To do - Once the line containing "Naar de homepage (103, 572)" is located, output it and every line after it through the end of the records, exactly as written and nothing else.

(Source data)
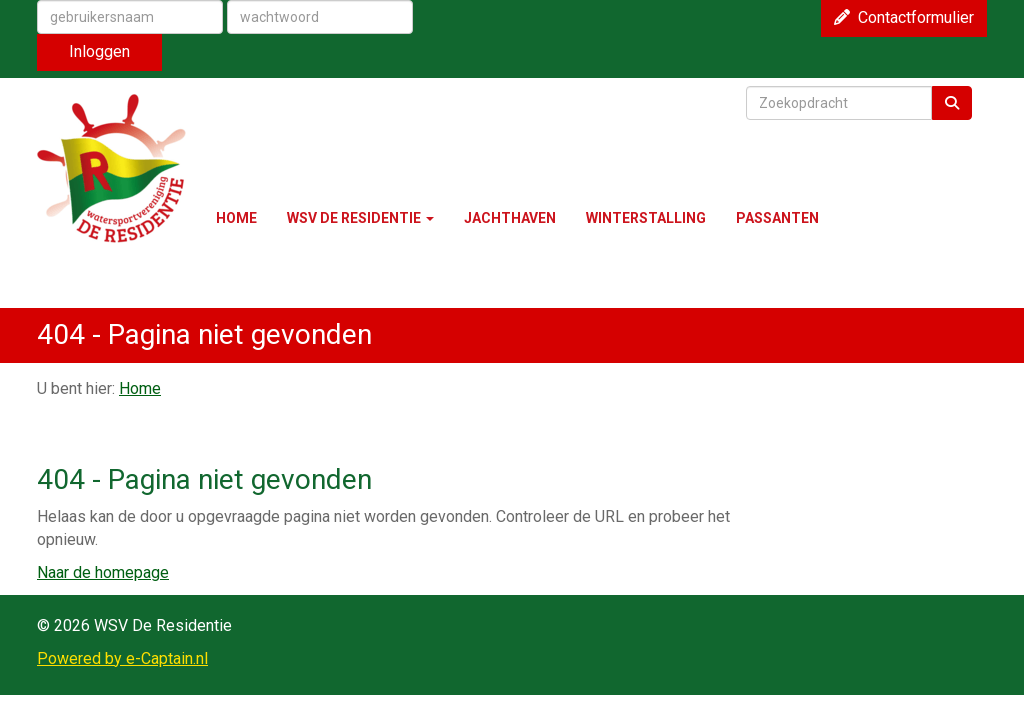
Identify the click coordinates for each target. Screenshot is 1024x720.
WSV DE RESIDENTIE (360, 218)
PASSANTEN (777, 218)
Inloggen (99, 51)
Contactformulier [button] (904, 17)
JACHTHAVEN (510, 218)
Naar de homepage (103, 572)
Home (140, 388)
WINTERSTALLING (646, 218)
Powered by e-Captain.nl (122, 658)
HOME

Worked solution -
Naar de homepage (103, 572)
Home (140, 388)
WINTERSTALLING (646, 218)
Powered by e-Captain.nl (122, 658)
HOME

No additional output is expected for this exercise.